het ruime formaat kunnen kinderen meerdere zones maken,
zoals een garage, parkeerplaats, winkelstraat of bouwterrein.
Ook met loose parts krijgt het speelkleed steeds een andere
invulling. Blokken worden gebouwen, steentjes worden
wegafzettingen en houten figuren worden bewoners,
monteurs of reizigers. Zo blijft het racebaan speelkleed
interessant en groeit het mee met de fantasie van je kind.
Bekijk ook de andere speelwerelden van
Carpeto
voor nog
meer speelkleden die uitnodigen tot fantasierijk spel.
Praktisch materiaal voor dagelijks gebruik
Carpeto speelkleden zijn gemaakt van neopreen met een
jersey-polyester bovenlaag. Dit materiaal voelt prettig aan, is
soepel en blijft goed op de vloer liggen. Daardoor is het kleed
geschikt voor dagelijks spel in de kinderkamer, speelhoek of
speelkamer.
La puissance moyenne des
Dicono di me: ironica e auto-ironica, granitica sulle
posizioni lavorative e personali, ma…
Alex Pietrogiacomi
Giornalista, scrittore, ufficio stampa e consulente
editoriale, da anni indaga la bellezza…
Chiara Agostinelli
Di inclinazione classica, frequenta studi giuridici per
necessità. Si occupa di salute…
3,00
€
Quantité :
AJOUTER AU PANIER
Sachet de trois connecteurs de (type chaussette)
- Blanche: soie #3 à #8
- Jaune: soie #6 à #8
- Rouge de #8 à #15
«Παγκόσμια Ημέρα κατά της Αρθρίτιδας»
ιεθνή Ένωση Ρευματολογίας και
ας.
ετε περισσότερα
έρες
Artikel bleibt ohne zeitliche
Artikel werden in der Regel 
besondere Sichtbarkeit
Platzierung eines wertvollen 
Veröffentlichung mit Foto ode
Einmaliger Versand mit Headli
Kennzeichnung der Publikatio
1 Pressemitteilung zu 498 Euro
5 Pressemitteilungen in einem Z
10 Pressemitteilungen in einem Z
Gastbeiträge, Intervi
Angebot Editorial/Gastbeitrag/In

========================================

> [What this task involves]: Look at the material above and copy, word for word, its lines from the first through the one containing "Giornalista, scrittore, ufficio".

> [Response to the task]:
het ruime formaat kunnen kinderen meerdere zones maken,
zoals een garage, parkeerplaats, winkelstraat of bouwterrein.
Ook met loose parts krijgt het speelkleed steeds een andere
invulling. Blokken worden gebouwen, steentjes worden
wegafzettingen en houten figuren worden bewoners,
monteurs of reizigers. Zo blijft het racebaan speelkleed
interessant en groeit het mee met de fantasie van je kind.
Bekijk ook de andere speelwerelden van
Carpeto
voor nog
meer speelkleden die uitnodigen tot fantasierijk spel.
Praktisch materiaal voor dagelijks gebruik
Carpeto speelkleden zijn gemaakt van neopreen met een
jersey-polyester bovenlaag. Dit materiaal voelt prettig aan, is
soepel en blijft goed op de vloer liggen. Daardoor is het kleed
geschikt voor dagelijks spel in de kinderkamer, speelhoek of
speelkamer.
La puissance moyenne des
Dicono di me: ironica e auto-ironica, granitica sulle
posizioni lavorative e personali, ma…
Alex Pietrogiacomi
Giornalista, scrittore, ufficio stampa e consulente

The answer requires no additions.